The US government should abandon its proposed military commissions and bring any Guantanamo detainees it charges to trial in the ordinary federal courts, without recourse to the death penalty, Amnesty International urged today, releasing a new report on trials under the Military Commissions Act (MCA).

The first proceeding under the military commissions is due to take place on 26 March, with the arraignment of Australian detainee David Hicks. He was one of 10 detainees charged under the previous military commission system thrown out by the US Supreme Court last year.

In its report, Justice delayed and justice denied?, Amnesty International reiterates its belief that trials under the revised military commission process will fail to comply with international standards. The organization is also deeply concerned that detainees could face execution after such trials.

"The pervasive unlawfulness that has marked the past five years of detentions cries out for the strictest adherence to fair trial standards. Instead, these trials threaten to cut corners in pursuit of a few convictions and add to the injustice that the Guantanamo detention facility has come to symbolize", said Susan Lee, Amnesty International's Americas Programme Director.

The military commissions will operate in something approaching a legal vacuum. Defendants cannot turn to international human rights law, the Geneva Conventions or the US Constitution for protection. The military commissions are part of a universe absent of judicial remedy for detainees and their families. Even if a detainee is acquitted, he may be returned to indefinite detention as a so-called "enemy combatant".

In the "war on terror", detainees in US custody have been treated as potential sources of information first and potential criminal defendants a distant second. They have been subjected to repeated interrogations without access to lawyers or the courts. Interrogation techniques and detention conditions amounting to torture or other ill-treatment under international law have been authorized and used against them.

"The military commissions are patently tailored to fit the unlawful practices that have preceded them. Information coerced by cruel, inhuman or degrading treatment will be admissible. At the same time, the government may introduce evidence while keeping secret the methods used to obtain it," said Susan Lee.

In September last year, 14 detainees were transferred from years of secret CIA custody to Guantanamo for the stated purpose of trial by military commission. They have not yet been charged, and are being denied access to lawyers even as the government is building its case against them.

"We fear that the military commissions will lack the independence necessary to guarantee fair trials for those charged and to apply the relevant scrutiny to government misconduct," said Jumana Musa, Amnesty International's observer to military commission hearings at Guantanamo under the previous system. "Under such circumstances, justice will neither be done nor be seen to be done."

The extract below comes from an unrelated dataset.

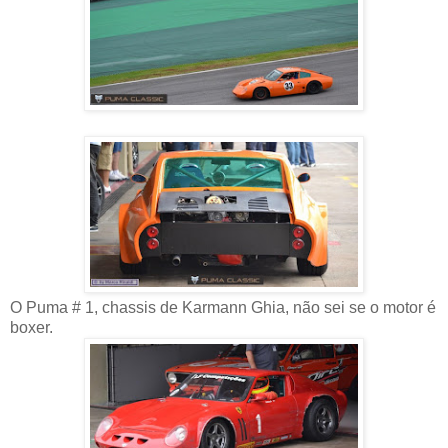
O Puma # 1, chassis de Karmann Ghia, não sei se o motor é
boxer.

Because of the absence of fair trial guarantees, and the trail of illegality that precedes the trials, Amnesty International is calling on other countries not to provide any information to assist the prosecution in military commissions.

Background Information

Pentagon officials have suggested that 60 to 80 of the thousands of detainees it has held as "enemy combatants" may eventually face trial by military commission, while admitting that even this may be an overestimate. There are currently more than 350 detainees unlawfully held in Guantanamo and hundreds more in US custody in Afghanistan. It is not known if there are any detainees currently held in the USA’s secret detention program.

Amnesty International is campaigning for repeal of the MCA or its substantial amendment in line with international law. As well as providing for trials by military commission, the MCA strips the US courts of jurisdiction to consider habeas corpus appeals of any non-US citizen held as an "enemy combatant", and further entrenches impunity of US personnel by narrowing the scope of the USA’s War Crimes Act.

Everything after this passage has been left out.